First, the Nikon D90 is a camera that does nothing superbly but does everything well.  And it just keeps...on...going.  I've yet to met a D90 owner who said he/she had a lemon.  There are now better cameras out there but for reliability the D90 is a superb choice.  I know two wedding pros who have D90's as their backup bodies.

Second, you can buy a used D90 with a limited warranty for $375 USD (not sure how that stacks up against the Looney these days).  Do a little searching online and show him the alternatives and see if he'll come down.  If he won't, either buy one of the other D90's that are used OR buy yourself a D3100 or D3200 or D5100 any which one would be $500 USD or under NEW (with a kit lens).

Ed


----------



## manicmike (Feb 7, 2014)

The deal you got seems like a pretty good deal to me.


----------



## Bossy (Feb 7, 2014)

Now thats a good deal!


----------



## apvm (Feb 7, 2014)

Good deal


----------



## goodguy (Feb 7, 2014)

treeafodo said:


> Bit of a grave dig, but I bought the camera and it was delivered today.
> I ended up getting it for a better deal.
> 
> D90 body w/ 18-105 kit lense as well as a Nikon 35mm f/1.8 AF-s prime lense. All for $450! I'm so excited to finally have my own camera!


Well looking at the price and lenses I would say you got a hell of a deal.

Used the Nikon 35mm 1.8G is worth about 150$
Used the Nikon 18-105mm VR is worth 150$-180$
So you got the D90 for around 150$ which is a VERY good deal.

I am still not crazy about the D90 but looking overall about the deal you did the right thing, in a year or two if you decide to move to a better DX camera you will already have 2 good lenses to carry to the next body.

Good luck and enjoy your new camera.


----------



## ulrichsd (Feb 8, 2014)

Congrats! I loved my d90, great camera and makes great images. Upgraded to the d7000 for better high ISO and better video but d90 really is an awesome camera. Great deal too!


----------



## bigal1000 (Feb 8, 2014)

It's a good camera if that's what your budget allows........Seems like a fair price.......


----------



## D-B-J (Feb 8, 2014)

The D90 is a very capable DSLR.

Jake


Sent from my iPhone using Tapatalk


----------



## Mach0 (Feb 8, 2014)

treeafodo said:


> Bit of a grave dig, but I bought the camera and it was delivered today. I ended up getting it for a better deal.  D90 body w/ 18-105 kit lense as well as a Nikon 35mm f/1.8 AF-s prime lense. All for $450! I'm so excited to finally have my own camera!



Nice!


----------



## Geaux (Feb 8, 2014)

Congrats on the purchase, I upgraded from a d3000 to d90 and it felt like a huge jump. I'm now looking for a 610 or 700 for my fx adventure.

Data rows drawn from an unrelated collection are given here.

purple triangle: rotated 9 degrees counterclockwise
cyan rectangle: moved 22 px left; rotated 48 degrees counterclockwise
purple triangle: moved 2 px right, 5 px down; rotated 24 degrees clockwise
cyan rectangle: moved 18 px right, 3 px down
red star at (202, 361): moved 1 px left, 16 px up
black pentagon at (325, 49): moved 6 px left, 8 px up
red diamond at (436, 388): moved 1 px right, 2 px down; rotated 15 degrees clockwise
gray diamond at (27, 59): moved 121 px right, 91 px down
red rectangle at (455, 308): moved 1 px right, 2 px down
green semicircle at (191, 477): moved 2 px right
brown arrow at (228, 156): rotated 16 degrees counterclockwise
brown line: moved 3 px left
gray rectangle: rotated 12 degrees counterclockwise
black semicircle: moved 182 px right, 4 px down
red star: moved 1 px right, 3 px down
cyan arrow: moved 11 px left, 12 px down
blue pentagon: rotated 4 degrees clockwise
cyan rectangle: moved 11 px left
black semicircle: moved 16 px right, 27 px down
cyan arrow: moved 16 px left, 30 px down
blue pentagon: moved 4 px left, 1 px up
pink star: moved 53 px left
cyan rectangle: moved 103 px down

even though you already bought, you can check my flickr below, all shots minus the very first in the beginning are with the d90


----------



## treeafodo (Feb 8, 2014)

Thanks everyone! 


Geaux said:


> Congrats on the purchase, I upgraded from a d3000 to d90 and it felt like a huge jump. I'm now looking for a 610 or 700 for my fx adventure.
> 
> even though you already bought, you can check my flickr below, all shots minus the very first in the beginning are with the d90


I'll make sure to check out your Flickr once I get to a computer. Good luck with the new camera quest! One day I will go full frame.


----------